Govt. Has No Right to Enter Our Bedrooms

Keshav Suri, the Executive Director of the Lalit Suri Hospitality Group, filed a petition in the Supreme Court (SC) demanding scrapping of section 377 of the Indian Penal Code (IPC) that criminalises homosexuality.

“It’s not just about decriminalising, it’s also about every citizen, every consenting adult in this country having a right to choose their sexual orientation, a right to choose their partner, a right to dignity and a right to living without a sense of fear that they are going to be arrested,”said Suri.

“The State or Centre Can’t Enter Anybody’s Bedroom”

Though the SC has heard several petitions in the past to decriminalise homosexuality, Suri said that the shooting at a gay nightclub in Orlando in 2016 was something that got him thinking.

There was the Orlando shooting that happened in the US and that got me thinking that about if it ever happened in India, and whether people would turn around and say ‘Oh because they are illegal, it’s good that they all were shot’.
Keshav Suri, Petitioner

Suri said that the biggest factor that helped in the filing of the petition was the privacy law, that says that neither the state nor the Centre has a right to enter anybody’s bedroom.

Loss of ‘Pink Money’

One of the points that makes Suri’s petition stand apart is the ‘Pink Money’ factor – the purchasing power of the Lesbian Gay Bisexual Transgender Queer (LGBTQ) community.

The petition, quoting a World Bank study on The Economic Cost of Homophobia, stated that the estimated cost of homophobia in India is between 0.1 percent to 1.7 percent of GDP. It also stated that in countries like the United Kingdom and the United States of America, Pink Money has gone from being on the fringe to mainstream.

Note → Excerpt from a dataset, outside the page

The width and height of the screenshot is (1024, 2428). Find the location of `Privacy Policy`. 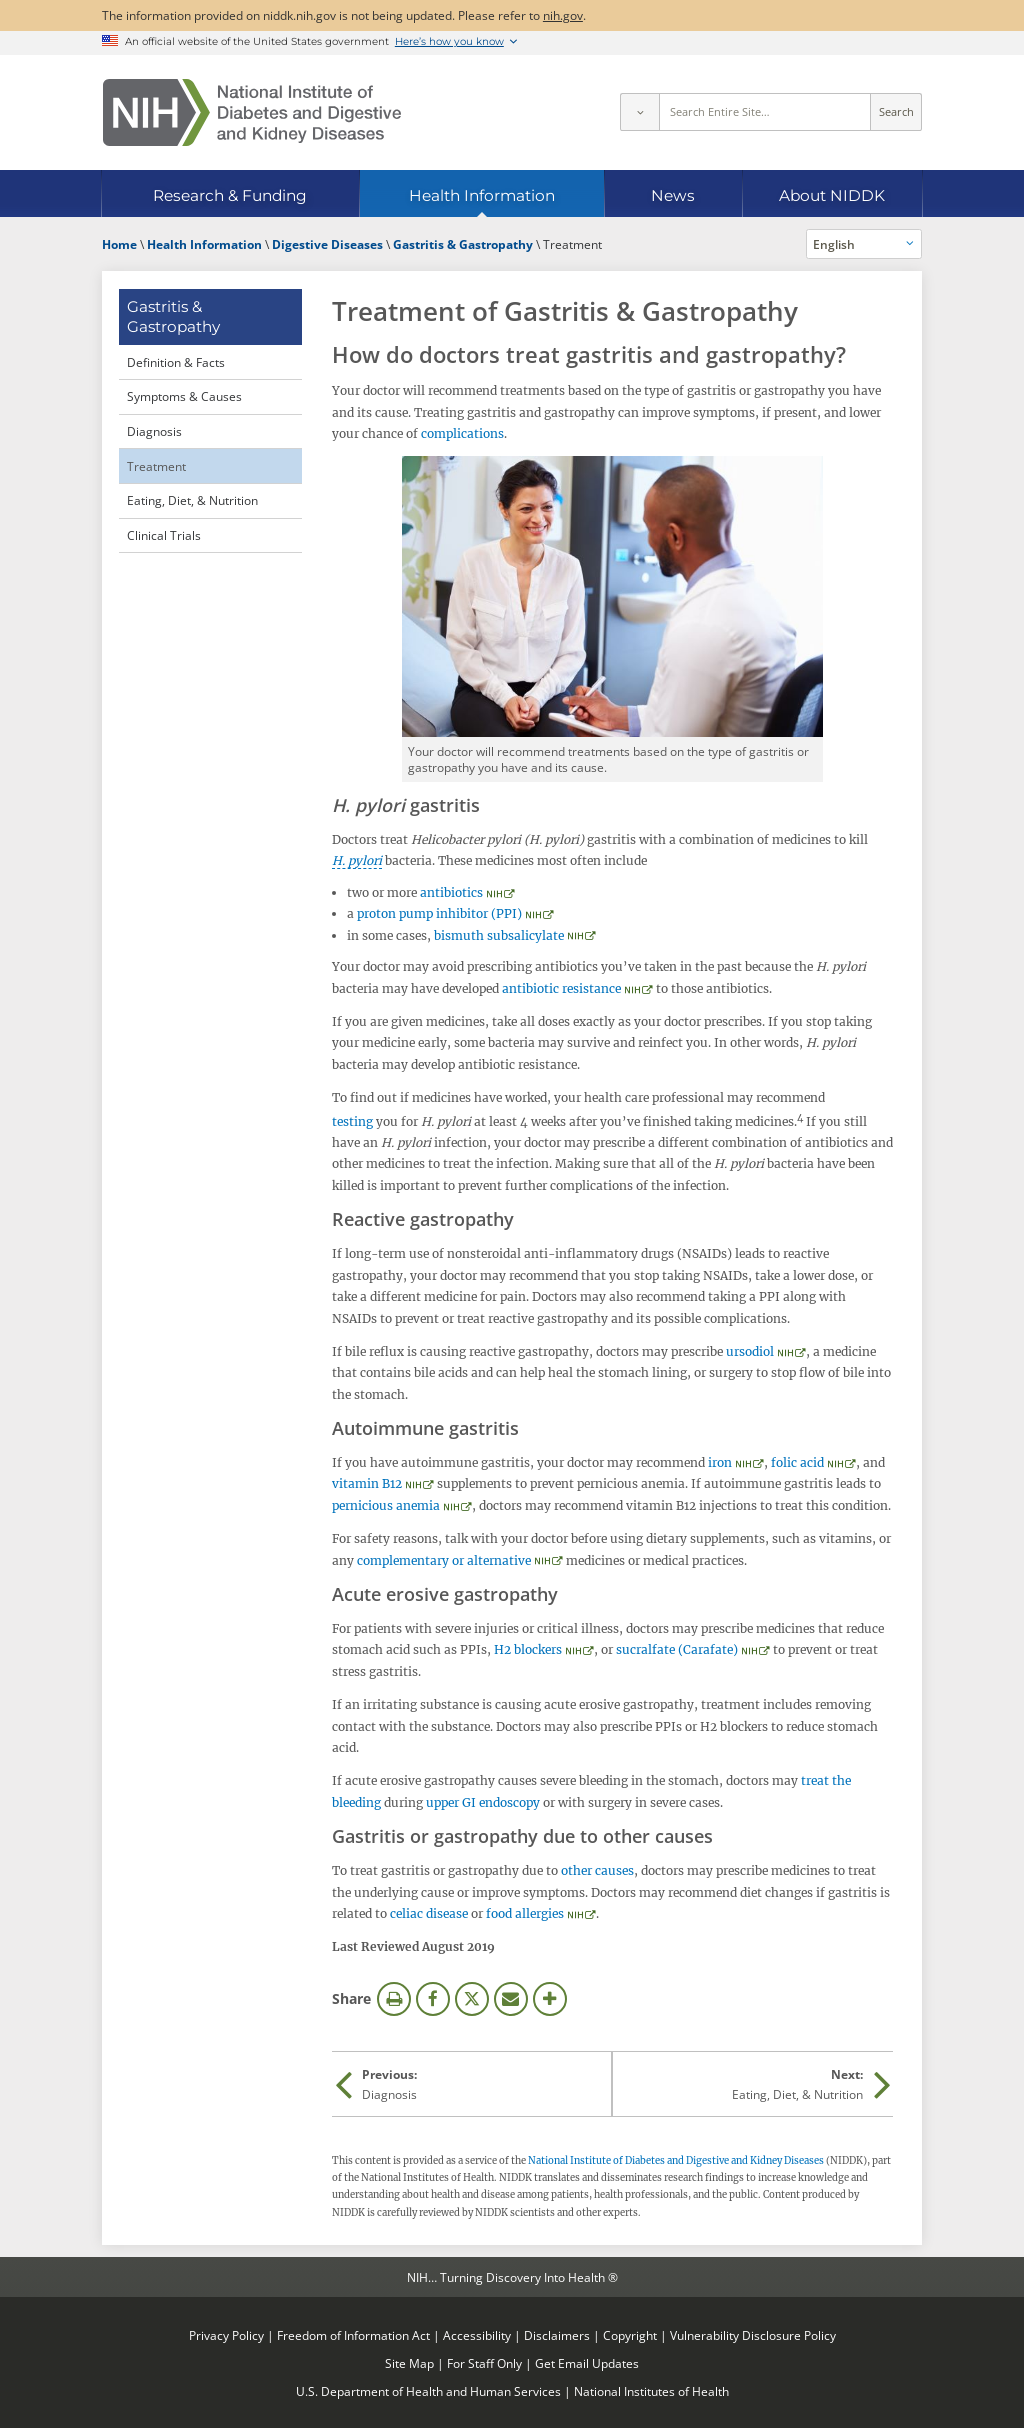 Privacy Policy is located at coordinates (226, 2335).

“Mr Mukul Rohatgi, who is the lawyer fighting for this petition, told the court, ‘why are we discouraging tourists from outside of India who might want to come because of the fact that there is section 377? Why are we hampering tourism of this country?’” said Suri.

There are so many businesses and tour operators that cater to the LGBTQ community. Real estate development has happened across the world because of the LGBTQ community. Look at Chelsea in new York, look at Soho in London, go to Sydney and Melbourne, so why are we denying ourselves that right?
Keshav Suri, Petitioner

Not an Easy Road

Being the fourth child after three sisters in his family, Suri said that there was an initial struggle when he came out to his family and friends, but eventually, the acceptance process was an education for them as well.

It was a Punjabi family empire, that the son should run. Well, a son can run and a gay son can easily run it too. If it wasn’t for their love, support and understanding, their change and the way I was able to change their minds, I wouldn’t be able to do this interview today, I would not be able to file a writ petition.
Keshav Suri, Petitioner

Suri said that he did face discrimination while growing up, being in an all-boys school, but he also reiterated that he is privileged to have a good, well-to-do family background.

“I am privileged, I am the executive director of this company. I became a success story within my own company. There was initial hesitation when I took over, but I won [my co-workers] over through the campaigns that I did, the sensitisation programmes that I did,” said Suri.

Suri said that there are many out there who do not have it easy like he did. Having helped many cope with depression through his ‘Pure Love’ campaign, he highlighted the fact that there are many from the community who still struggle with their own stories of discrimination.

I am not an activist, I am not a socialist, I have no political agenda. I am just a citizen exercising my fundamental rights. I am a tax-paying citizen. I am from a very privileged background, I guess. And because of that privilege, why not use that in the correct sphere?